I met my "dream girl" 2 years ago around Christmas. We were inseparable from the beginning. I was completely in love and consumed with her. We spent all our time together and were really care free and living it up. I am a successful musician and travel frequently. For the first 6 months she would travel with me and we were sort of "cocooned" in our own little world. She is a beautiful girl and could have almost anyone she wanted and i couldn't believe she picked me. 
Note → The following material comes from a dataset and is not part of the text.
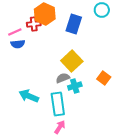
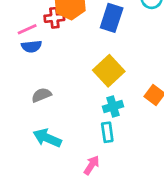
gray semicircle: (63, 78) -> (41, 95), moved
cyan arrow: (29, 96) -> (47, 138), moved
cyan rectangle: (58, 104) -> (107, 132), moved, size x0.6

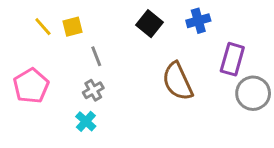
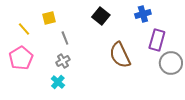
blue cross: (198, 21) -> (143, 14), moved
yellow line: (43, 27) -> (24, 29), moved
I noticed that when we met that she had really nice material things and was intrigued by her tastes. Then I realized that she had been being supported by an older man who i have met several times. He was helping her financially with her music career. I know that there was no sexual relationship between the two. He is just a huge hearted man and has helped many aspiring musicians male and female. Well he went broke. I noticed that he had bought her a car and when he was trying to give it back to the bank, she avoided him and stayed hidden. I thought this was very selfish after all he'd done for her. She didn't care anything about the man as soon as he couldn't help her anymore. 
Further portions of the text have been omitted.